[Saved data entries]
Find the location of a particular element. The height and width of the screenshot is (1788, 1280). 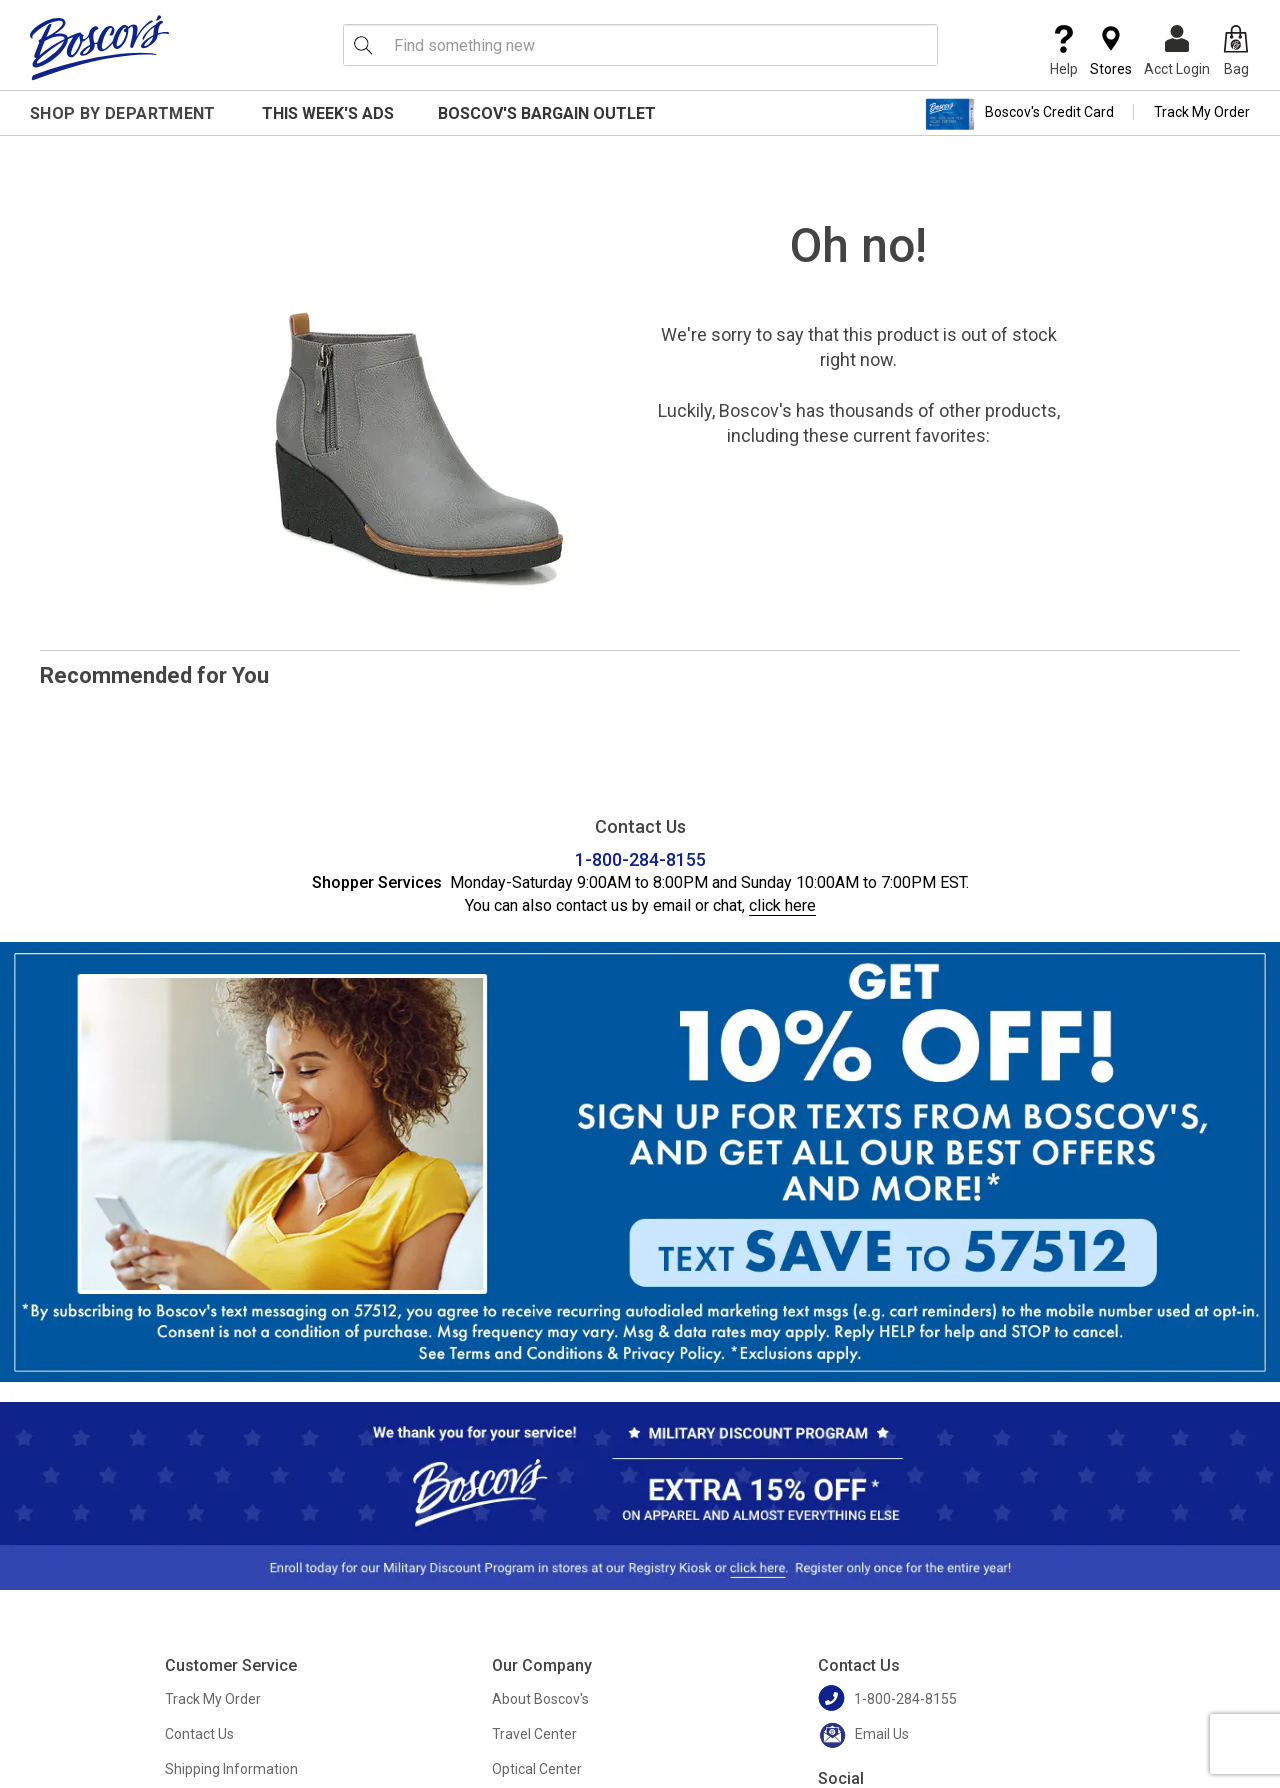

Shipping Information is located at coordinates (231, 1769).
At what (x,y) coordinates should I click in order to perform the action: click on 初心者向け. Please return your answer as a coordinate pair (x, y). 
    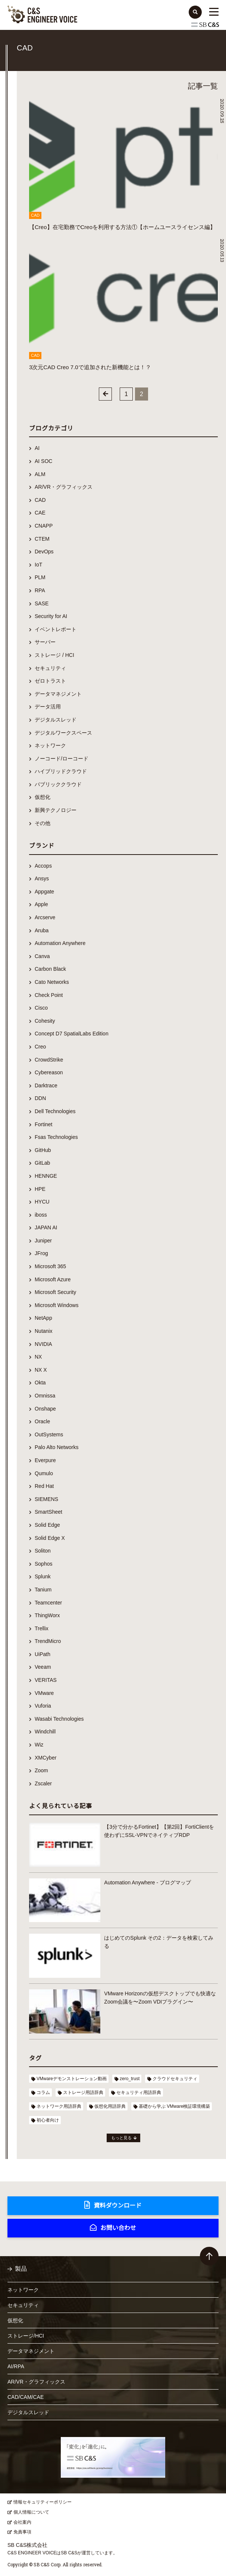
    Looking at the image, I should click on (48, 2120).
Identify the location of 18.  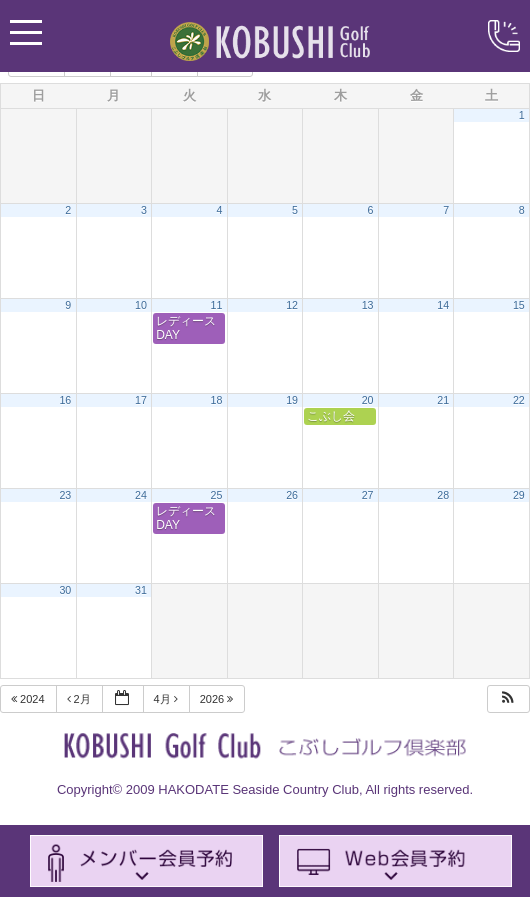
(217, 400).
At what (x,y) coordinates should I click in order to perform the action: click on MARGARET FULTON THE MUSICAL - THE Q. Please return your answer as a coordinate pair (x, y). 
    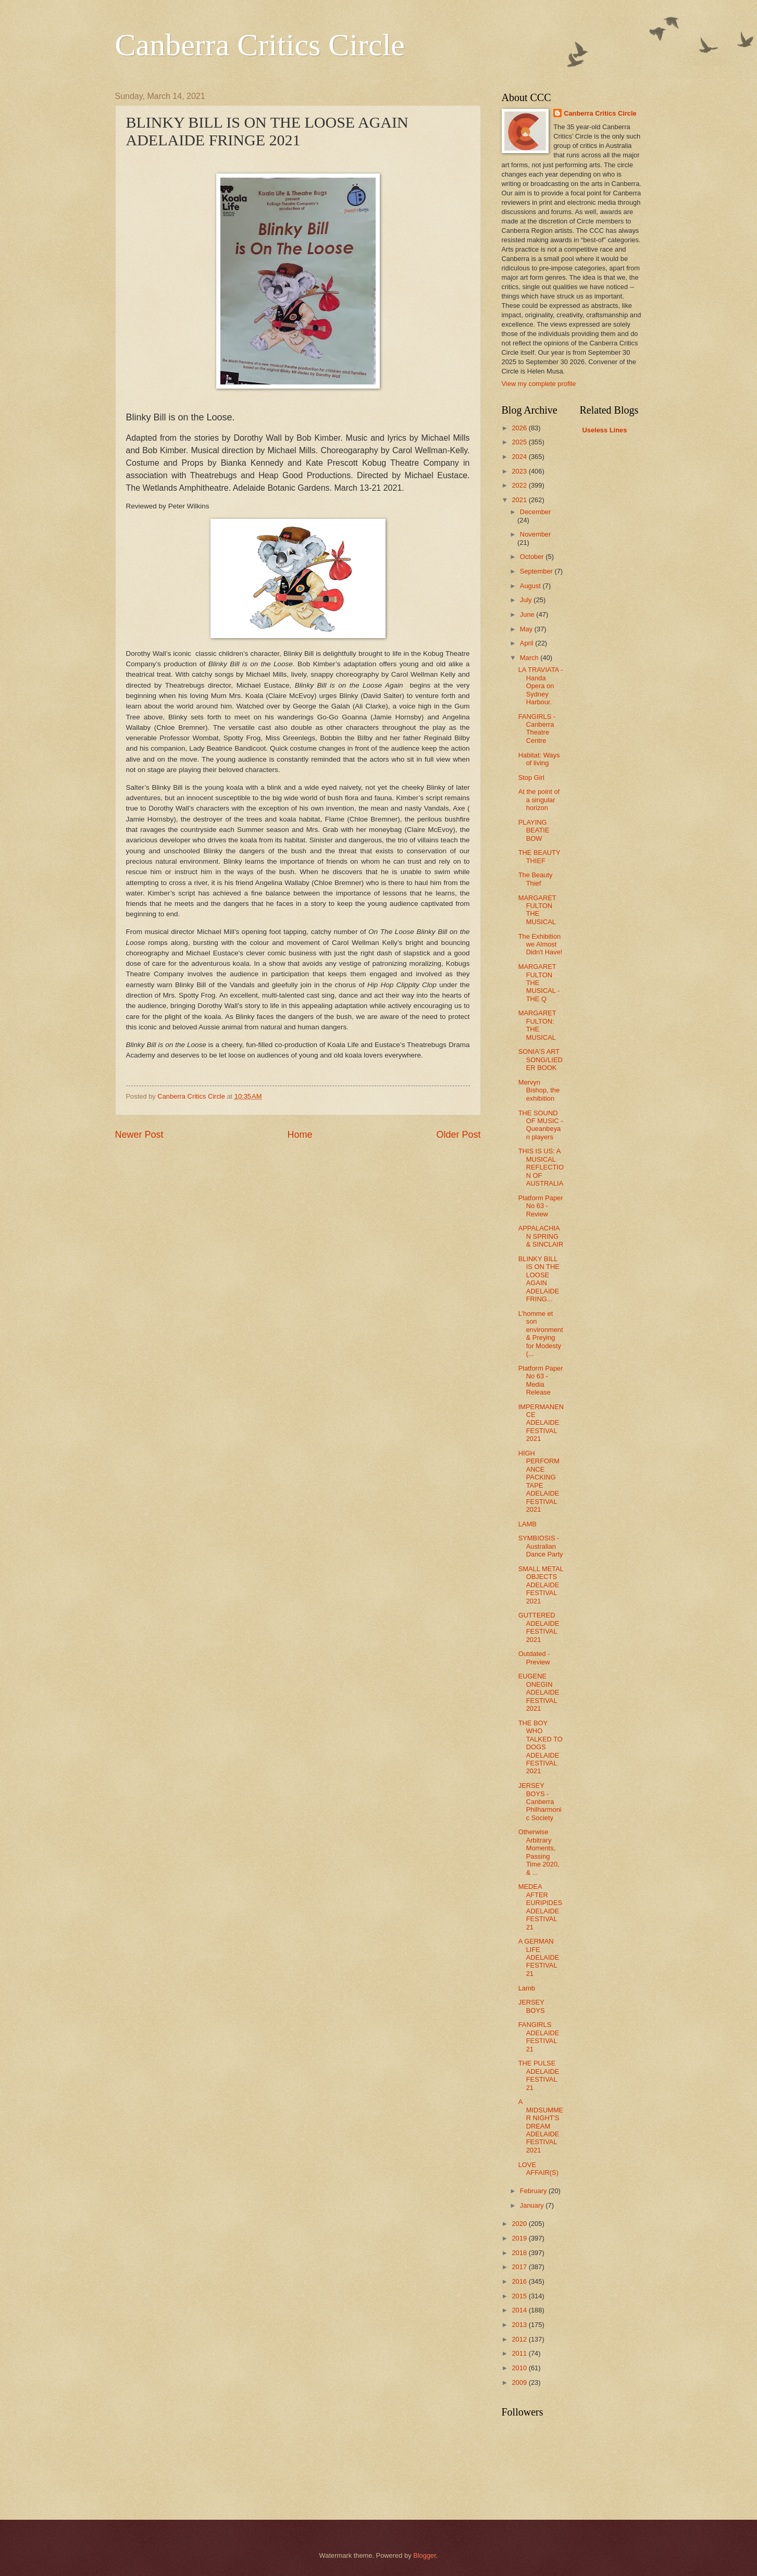
    Looking at the image, I should click on (539, 983).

## Task item
Word for word, set down every line of the records above, and leave the pictures out.

## Task solution
Find the location of a particular element. The height and width of the screenshot is (1788, 1280). 

Shipping Information is located at coordinates (231, 1769).
At what (x,y) coordinates should I click in order to perform the action: click on 初心者向け. Please return your answer as a coordinate pair (x, y). 
    Looking at the image, I should click on (48, 2120).
Identify the location of 18.  
(217, 400).
At what (x,y) coordinates should I click in order to perform the action: click on MARGARET FULTON THE MUSICAL - THE Q. Please return your answer as a coordinate pair (x, y). 
    Looking at the image, I should click on (539, 983).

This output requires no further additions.